What chatbot blunders say about the future of AI

1 year ago

Who cares seven days doing in the world of generative AI.

Last week, Satya Nadella, CEO of Microsoft, gleefully told the world that Bing’s new artificial intelligence search engine “make Google dance”, challenging its long-standing dominance in web search.

The new Bing uses a little thing called ChatGPT— you may have heard of it — which represents a significant leap in the ability of computers to process language. Thanks to advances in machine learning, he basically figured out how to answer all sorts of questions by eating trillions of lines of text, much of it from the internet.

In fact, Google danced to Satya’s tune by announcing Bard, their answer to ChatGPT, and promising to use the technology in their own search results. Baidu, China’s largest search engine, said he was working on a similar technology.

But Nadella might want to see where his company’s bizarre work leads.

IN Microsoft gave demos last week, it seemed that Bing could use ChatGPT to provide complex and comprehensive responses to queries.

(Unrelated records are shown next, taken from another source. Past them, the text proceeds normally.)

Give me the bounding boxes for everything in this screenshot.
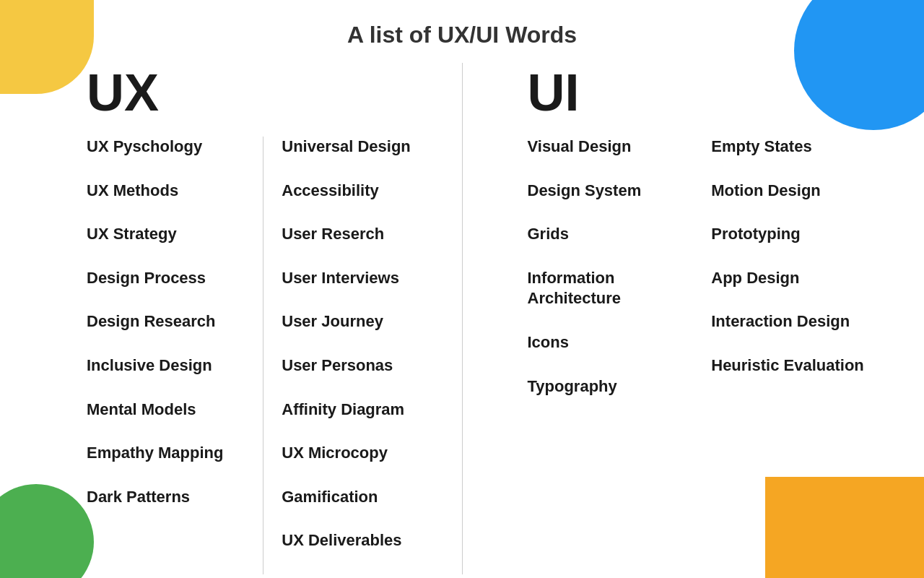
list-item: Empathy Mapping [87,443,245,464]
main-container: UX UX PyschologyUX MethodsUX StrategyDes… [0,63,924,574]
list-item: Empty States [711,137,866,158]
list-item: UX Methods [87,181,245,202]
list-item: Design Research [87,311,245,332]
list-item: Inclusive Design [87,355,245,376]
list-item: Mental Models [87,400,245,420]
list-item: Typography [528,376,683,397]
list-item: Information Architecture [528,268,683,309]
ux-section: UX UX PyschologyUX MethodsUX StrategyDes… [43,63,455,574]
list-item: Prototyping [711,224,866,245]
list-item: Grids [528,224,683,245]
section-divider [462,63,463,574]
list-item: Gamification [282,487,440,508]
list-item: Icons [528,332,683,353]
list-item: Dark Patterns [87,487,245,508]
ui-col-2: Empty StatesMotion DesignPrototypingApp … [697,137,881,420]
list-item: Universal Design [282,137,440,158]
ux-col-2: Universal DesignAccessibilityUser Reserc… [267,137,454,574]
list-item: UX Pyschology [87,137,245,158]
ux-columns: UX PyschologyUX MethodsUX StrategyDesign… [43,137,455,574]
list-item: UX Strategy [87,224,245,245]
list-item: UX Deliverables [282,530,440,551]
ux-col-divider [263,137,263,574]
ui-col-1: Visual DesignDesign SystemGridsInformati… [470,137,697,420]
ui-columns: Visual DesignDesign SystemGridsInformati… [470,137,881,420]
ui-header: UI [470,63,881,122]
list-item: User Interviews [282,268,440,289]
ux-header: UX [43,63,455,122]
list-item: Motion Design [711,181,866,202]
list-item: Affinity Diagram [282,400,440,420]
ui-section: UI Visual DesignDesign SystemGridsInform… [470,63,881,574]
list-item: Design System [528,181,683,202]
page-title: A list of UX/UI Words [0,0,924,48]
list-item: Design Process [87,268,245,289]
ux-col-1: UX PyschologyUX MethodsUX StrategyDesign… [43,137,259,574]
list-item: Interaction Design [711,311,866,332]
list-item: Accessibility [282,181,440,202]
list-item: UX Microcopy [282,443,440,464]
list-item: User Journey [282,311,440,332]
list-item: Heuristic Evaluation [711,355,866,376]
list-item: User Reserch [282,224,440,245]
list-item: User Personas [282,355,440,376]
list-item: App Design [711,268,866,289]
list-item: Visual Design [528,137,683,158]
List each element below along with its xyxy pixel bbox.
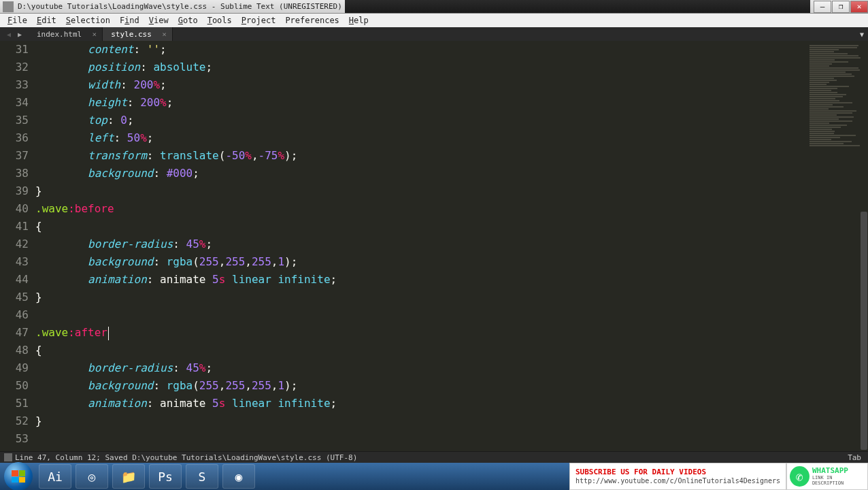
code-line[interactable]: [35, 306, 800, 324]
line-number: 45: [0, 289, 29, 306]
code-line[interactable]: animation: animate 5s linear infinite;: [35, 395, 800, 412]
taskbar-app-illustrator[interactable]: Ai: [39, 464, 71, 489]
status-icon: [4, 453, 12, 461]
line-number: 47: [0, 324, 29, 342]
line-number: 49: [0, 359, 29, 377]
menu-file[interactable]: File: [3, 16, 32, 25]
line-number: 36: [0, 129, 29, 147]
window-title: D:\youtube Tutorials\LoadingWave\style.c…: [16, 2, 342, 11]
app-icon: [3, 1, 14, 12]
menu-goto[interactable]: Goto: [173, 16, 203, 25]
code-line[interactable]: border-radius: 45%;: [35, 359, 800, 377]
line-number: 41: [0, 218, 29, 235]
code-line[interactable]: left: 50%;: [35, 129, 800, 147]
code-line[interactable]: border-radius: 45%;: [35, 235, 800, 253]
menu-help[interactable]: Help: [344, 16, 373, 25]
vertical-scrollbar[interactable]: [860, 41, 868, 451]
window-buttons: — ❐ ✕: [813, 1, 868, 13]
line-number: 52: [0, 412, 29, 430]
nav-back-icon[interactable]: ◀: [4, 29, 14, 39]
line-gutter: 3132333435363738394041424344454647484950…: [0, 41, 35, 451]
line-number: 43: [0, 253, 29, 271]
line-number: 42: [0, 235, 29, 253]
tab-close-icon[interactable]: ×: [93, 30, 97, 39]
code-line[interactable]: .wave:before: [35, 200, 800, 218]
menu-project[interactable]: Project: [237, 16, 281, 25]
maximize-button[interactable]: ❐: [832, 1, 850, 13]
text-caret: [108, 327, 109, 340]
statusbar: Line 47, Column 12; Saved D:\youtube Tut…: [0, 451, 868, 463]
code-line[interactable]: .wave:after: [35, 324, 800, 342]
code-area[interactable]: content: ''; position: absolute; width: …: [35, 41, 800, 451]
windows-logo-icon: [12, 470, 25, 483]
subscribe-url: http://www.youtube.com/c/OnlineTutorials…: [575, 477, 780, 485]
taskbar: Ai ◎ 📁 Ps S ◉ SUBSCRIBE US FOR DAILY VID…: [0, 463, 868, 490]
whatsapp-sub: LINK IN DESCRIPTION: [812, 475, 865, 486]
line-number: 50: [0, 377, 29, 395]
tab-bar: ◀ ▶ index.html × style.css × ▼: [0, 27, 868, 41]
line-number: 35: [0, 112, 29, 129]
editor: 3132333435363738394041424344454647484950…: [0, 41, 868, 451]
nav-arrows: ◀ ▶: [0, 29, 29, 39]
code-line[interactable]: position: absolute;: [35, 59, 800, 76]
code-line[interactable]: [35, 430, 800, 448]
code-line[interactable]: transform: translate(-50%,-75%);: [35, 147, 800, 165]
tab-close-icon[interactable]: ×: [162, 30, 167, 39]
status-left: Line 47, Column 12; Saved D:\youtube Tut…: [15, 453, 357, 462]
menu-view[interactable]: View: [144, 16, 173, 25]
subscribe-title: SUBSCRIBE US FOR DAILY VIDEOS: [575, 468, 780, 476]
line-number: 33: [0, 76, 29, 94]
menu-preferences[interactable]: Preferences: [280, 16, 344, 25]
code-line[interactable]: }: [35, 289, 800, 306]
taskbar-app-sublime[interactable]: S: [186, 464, 218, 489]
code-line[interactable]: content: '';: [35, 41, 800, 59]
minimap[interactable]: [800, 41, 868, 451]
tab-index-html[interactable]: index.html ×: [29, 27, 103, 41]
nav-forward-icon[interactable]: ▶: [15, 29, 24, 39]
code-line[interactable]: height: 200%;: [35, 94, 800, 112]
titlebar-spacer: [345, 0, 810, 13]
code-line[interactable]: background: rgba(255,255,255,1);: [35, 253, 800, 271]
code-line[interactable]: background: #000;: [35, 165, 800, 182]
code-line[interactable]: animation: animate 5s linear infinite;: [35, 271, 800, 289]
line-number: 31: [0, 41, 29, 59]
taskbar-app-photoshop[interactable]: Ps: [149, 464, 182, 489]
close-button[interactable]: ✕: [850, 1, 868, 13]
line-number: 46: [0, 306, 29, 324]
window-titlebar: D:\youtube Tutorials\LoadingWave\style.c…: [0, 0, 868, 14]
code-line[interactable]: {: [35, 342, 800, 359]
start-button[interactable]: [4, 462, 33, 490]
menu-selection[interactable]: Selection: [61, 16, 115, 25]
line-number: 44: [0, 271, 29, 289]
code-line[interactable]: }: [35, 412, 800, 430]
subscribe-banner: SUBSCRIBE US FOR DAILY VIDEOS http://www…: [569, 463, 786, 490]
menu-edit[interactable]: Edit: [32, 16, 61, 25]
code-line[interactable]: width: 200%;: [35, 76, 800, 94]
line-number: 40: [0, 200, 29, 218]
menubar: File Edit Selection Find View Goto Tools…: [0, 14, 868, 27]
line-number: 34: [0, 94, 29, 112]
tab-label: style.css: [111, 30, 152, 39]
whatsapp-badge: ✆ WHATSAPP LINK IN DESCRIPTION: [786, 463, 868, 490]
line-number: 53: [0, 430, 29, 448]
code-line[interactable]: top: 0;: [35, 112, 800, 129]
taskbar-app-chrome[interactable]: ◉: [222, 464, 255, 489]
code-line[interactable]: background: rgba(255,255,255,1);: [35, 377, 800, 395]
tab-label: index.html: [37, 30, 82, 39]
minimize-button[interactable]: —: [814, 1, 831, 13]
taskbar-app-camtasia[interactable]: ◎: [76, 464, 108, 489]
line-number: 51: [0, 395, 29, 412]
status-right[interactable]: Tab: [845, 453, 864, 462]
tab-style-css[interactable]: style.css ×: [103, 27, 173, 41]
tabs: index.html × style.css ×: [29, 27, 173, 41]
tabs-overflow-icon[interactable]: ▼: [856, 31, 868, 38]
line-number: 37: [0, 147, 29, 165]
scrollbar-thumb[interactable]: [861, 212, 867, 450]
code-line[interactable]: }: [35, 182, 800, 200]
menu-tools[interactable]: Tools: [203, 16, 237, 25]
line-number: 38: [0, 165, 29, 182]
taskbar-app-explorer[interactable]: 📁: [112, 464, 145, 489]
code-line[interactable]: {: [35, 218, 800, 235]
menu-find[interactable]: Find: [115, 16, 144, 25]
whatsapp-title: WHATSAPP: [812, 467, 865, 475]
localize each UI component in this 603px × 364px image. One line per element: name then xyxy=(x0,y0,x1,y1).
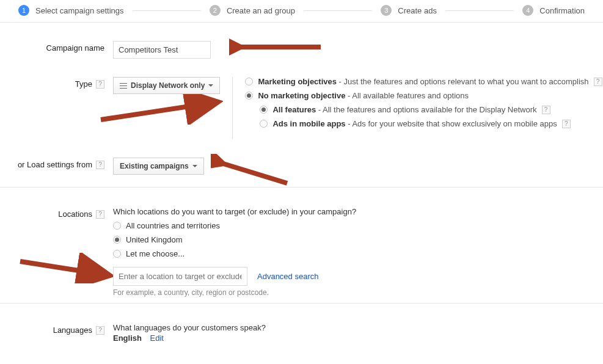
label: No marketing objective xyxy=(258,91,345,100)
desc: - All the features and options available… xyxy=(316,105,536,114)
row-load-settings: or Load settings from ? Existing campaig… xyxy=(0,158,603,175)
help-icon[interactable]: ? xyxy=(96,210,104,219)
label: Let me choose... xyxy=(126,249,185,258)
label: All features xyxy=(272,105,316,114)
location-hint: For example, a country, city, region or … xyxy=(113,288,603,297)
help-icon[interactable]: ? xyxy=(562,120,571,128)
campaign-name-label: Campaign name xyxy=(0,41,113,53)
row-languages: Languages ? What languages do your custo… xyxy=(0,323,603,343)
step-3-circle: 3 xyxy=(381,5,392,16)
annotation-arrow xyxy=(15,253,113,283)
step-2-label: Create an ad group xyxy=(227,6,295,15)
help-icon[interactable]: ? xyxy=(96,161,104,169)
radio-icon xyxy=(113,222,121,230)
step-connector xyxy=(445,10,514,11)
step-2-circle: 2 xyxy=(210,5,221,16)
step-3[interactable]: 3 Create ads xyxy=(381,5,437,16)
option-all-features[interactable]: All features - All the features and opti… xyxy=(260,105,602,114)
locations-prompt: Which locations do you want to target (o… xyxy=(113,207,603,216)
caret-down-icon xyxy=(192,165,197,167)
step-1[interactable]: 1 Select campaign settings xyxy=(18,5,124,16)
help-icon[interactable]: ? xyxy=(96,326,104,335)
wizard-stepper: 1 Select campaign settings 2 Create an a… xyxy=(0,0,603,23)
languages-label: Languages xyxy=(53,326,92,335)
edit-languages-link[interactable]: Edit xyxy=(150,333,164,343)
option-marketing-objectives[interactable]: Marketing objectives - Just the features… xyxy=(245,77,602,86)
section-divider xyxy=(0,303,603,304)
radio-icon xyxy=(260,106,268,114)
option-all-countries[interactable]: All countries and territories xyxy=(113,221,603,230)
radio-icon xyxy=(245,78,253,86)
help-icon[interactable]: ? xyxy=(594,78,602,86)
option-no-marketing-objective[interactable]: No marketing objective - All available f… xyxy=(245,91,602,100)
load-settings-label: or Load settings from xyxy=(18,160,92,169)
radio-icon xyxy=(113,236,121,244)
label: All countries and territories xyxy=(126,221,220,230)
section-divider xyxy=(0,187,603,187)
step-connector xyxy=(304,10,372,11)
step-3-label: Create ads xyxy=(398,6,437,15)
label: Marketing objectives xyxy=(258,77,337,86)
radio-icon xyxy=(113,250,121,258)
step-4-circle: 4 xyxy=(522,5,533,16)
campaign-name-input[interactable] xyxy=(113,41,211,59)
caret-down-icon xyxy=(208,84,213,87)
row-campaign-name: Campaign name xyxy=(0,41,603,59)
type-dropdown[interactable]: Display Network only xyxy=(113,77,220,94)
step-1-label: Select campaign settings xyxy=(35,6,124,15)
step-4-label: Confirmation xyxy=(539,6,585,15)
existing-campaigns-label: Existing campaigns xyxy=(120,162,189,170)
option-ads-mobile-apps[interactable]: Ads in mobile apps - Ads for your websit… xyxy=(260,119,602,128)
type-dropdown-label: Display Network only xyxy=(131,81,205,90)
languages-prompt: What languages do your customers speak? xyxy=(113,323,603,332)
advanced-search-link[interactable]: Advanced search xyxy=(257,272,318,281)
option-united-kingdom[interactable]: United Kingdom xyxy=(113,235,603,244)
existing-campaigns-dropdown[interactable]: Existing campaigns xyxy=(113,158,204,175)
desc: - Ads for your website that show exclusi… xyxy=(346,119,557,128)
label: United Kingdom xyxy=(126,235,183,244)
type-label: Type xyxy=(75,79,92,89)
locations-label: Locations xyxy=(58,209,92,219)
help-icon[interactable]: ? xyxy=(542,106,550,114)
radio-icon xyxy=(245,92,253,100)
desc: - Just the features and options relevant… xyxy=(337,77,589,86)
desc: - All available features and options xyxy=(345,91,469,100)
svg-line-3 xyxy=(20,261,106,275)
option-let-me-choose[interactable]: Let me choose... xyxy=(113,249,603,258)
radio-icon xyxy=(260,120,268,128)
row-type: Type ? Display Network only Marketing ob… xyxy=(0,77,603,139)
step-1-circle: 1 xyxy=(18,5,29,16)
label: Ads in mobile apps xyxy=(272,119,345,128)
display-network-icon xyxy=(120,83,127,89)
row-locations: Locations ? Which locations do you want … xyxy=(0,207,603,297)
type-options: Marketing objectives - Just the features… xyxy=(232,77,602,139)
step-4[interactable]: 4 Confirmation xyxy=(522,5,585,16)
help-icon[interactable]: ? xyxy=(96,80,104,89)
step-2[interactable]: 2 Create an ad group xyxy=(210,5,295,16)
language-value: English xyxy=(113,333,142,343)
step-connector xyxy=(133,10,201,11)
location-input[interactable] xyxy=(113,267,247,286)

He designed the Mexico City itinerary, produced financial summaries, offered product recommendations based on information from numerous reviews, and gave advice on whether a piece of furniture would fit in a minivan by comparing sizes posted online.

WIRED had some time during launch to test Bing, and while he seemed skilled at answering many types of questions, he was clearly buggy and not even sure of his own name. And as one astute pundit remarked, some of the results Microsoft has demonstrated were less impressive than they first appeared. It looks like Bing made up some information about the travel itinerary it generated and left out some details that no one could miss. The search engine also confused Gap’s financial results by mistaking gross profit for unadjusted gross profit — a serious mistake for anyone who relied on a bot to perform a seemingly simple summarizing task.

There have been more issues this week as the new Bing is made available to more beta testers. They appear to include dispute with the user about what year it is and experiencing an existential crisis when pushed to prove his own sensitivity. Market capitalization of Google fell by a staggering $100 billion after someone spotted errors in the responses generated by Bard in the company’s demo video.

Why do these tech titans make such blunders? This is due to how strange ChatGPT and similar AI models work, as well as the extraordinary hype of the current moment.

What is confusing and misleading about ChatGPT and similar models is that they answer questions by making educated guesses. ChatGPT generates what it thinks should follow your question based on statistical representations of characters, words, and paragraphs. The startup behind the chatbot, OpenAI, has honed this core mechanism to give more satisfying answers by getting people to give positive feedback whenever the model generates answers that seem right.

ChatGPT can be impressive and interesting because the process can give the illusion of understanding, which can work well in some use cases. But the same process will “hallucinate” false information, which could be one of the biggest problems in technology right now.

The intense hype and anticipation associated with ChatGPT and similar bots adds to the danger. When well-funded startups, some of the world’s most valuable companies, and the most famous tech leaders say that chatbots are the next big thing in search, many people will take it as gospel, prompting those who started the chatter to double down on their opinions. . more AI omniscience predictions. Not only chatbots can go astray by pattern matching without fact checking.